Great question; one that is still not answered. Various proteins have been shown to interact with or bind c-di-GMP including the PilZ domain. The list of c-di-GMP effectors has grown slightly over the past few years to include examples of transcriptional regulators in both Vibrio and Pseudomonas (VpsT and FleQ, respectively). Transcriptional regulators are proteins that help carry out the decisions made by a cell by regulating gene transcription. However, these are only two examples from two bacteria. What about the vast number of other bacteria out there? How do they “see” c-di-GMP? Cyclic-di-GMP is a vital component to bacterial decision making even though our knowledge of how it is seen by a cell is a huge unknown.

My hypotheses and speculations (with some evidence)

In the last chapter of my dissertation (under embargo), I investigated what other protein domains could potentially bind c-di-GMP bioinformatically. Using my methods, I could predict proteins in the nonredundant database that could potentially bind c-di-GMP. One group of proteins I found were those already shown to bind other nucleotides like ATP. I was able to test my method against a publication that biochemistry and proteomics to identify c-di-GMP binding proteins from Pseudomonas. This crude “chemical proteomic” approach identified around 200 potential binding proteins of which the method I created also found several of the same proteins without the exhaustive time and effort of “wet bench” experiments.

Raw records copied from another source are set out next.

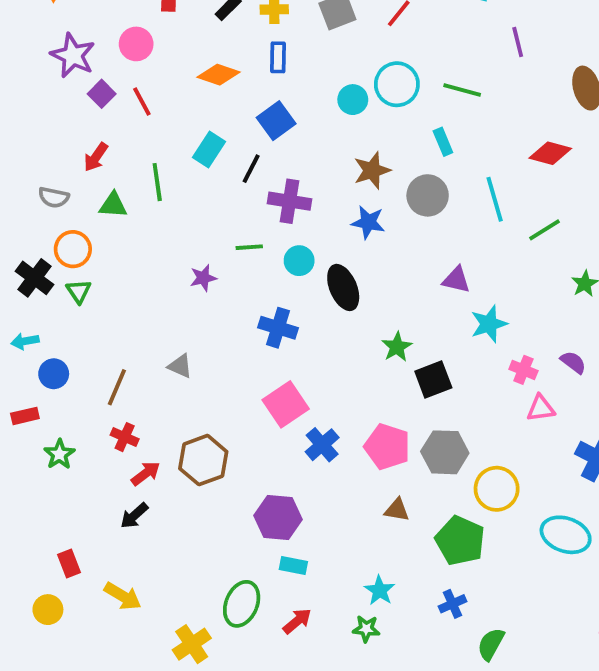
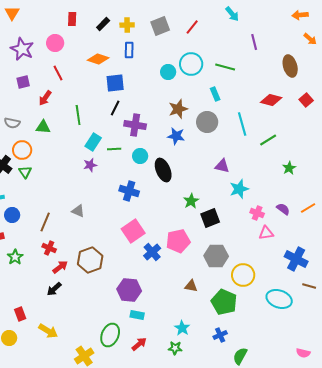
purple square: (102, 94) -> (23, 82), moved, turned 32
blue square: (276, 121) -> (115, 83), moved, turned 30
cyan rectangle: (209, 149) -> (93, 142), moved
red arrow: (96, 157) -> (45, 98), moved
green line: (157, 182) -> (78, 115), moved
pink pentagon: (387, 447) -> (178, 241), moved, turned -30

This is not a post about how good I am at science. This is a post about using new and different methods to answer questions within science not unlike the investigation that identified the PilZ domain as the c-di-GMP binding protein in the first place. Unfortunately, my time in the lab was over before I could test my hypotheses, but my curiosity and passion live on. I will say that I predict receiver domains are very common c-di-GMP binding effectors that will be the next major discovery in this elusive mystery of how cells use c-di-GMP to make decisions.

It takes a village

The marvels of single celled organisms is that they are able to integrate all kinds of stimuli and make one grand decision that affects how they proceed. Bacteria do in one cell what we as humans do with billions. However, do bacteria contain the ability to think as a group or community?

The answer is absolutely. It is called quorum sensing. The pioneer for this research is Bonnie Bassler from Princeton University. Listening to her tell her story of the curiosity she felt when observing how and why a certain group of bacteria emitted light, or bio-luminescence is great. (Watch here). Through her investigation with a insignificant bacterium, Vibrio harveyi, she opened up a whole new field of microbiology.

Many bacteria synthesize signaling molecules that serve as messages to other bacteria saying, “I am here”. Since bacteria don’t have senses that we are familiar with like sight and hearing, these signaling molecules tell other bacteria who is around. When there aren’t a lot of bacteria sending out the signal, no big decisions are made. However, when enough bacteria are around to tell all other village members the approximate population, all village members act together to make a committed decision. In the case of V. harveyiit is the production of a light emitting molecule, but for other bacterial species it may be activation of pathogenicity. From the perspective of the bacterium, you don’t want to decide alone to make a big commitment like invading another organism. By taking a bacterial census through quorum sensing, these bacteria make a educated decision only when their population is high enough to make an impact. For some species, this critical number may be less than ten. However, in some cases, the population needs to be in the millions.

I think bacteria can teach us a very important lesson via quorum sensing: don’t go it alone. It takes a village.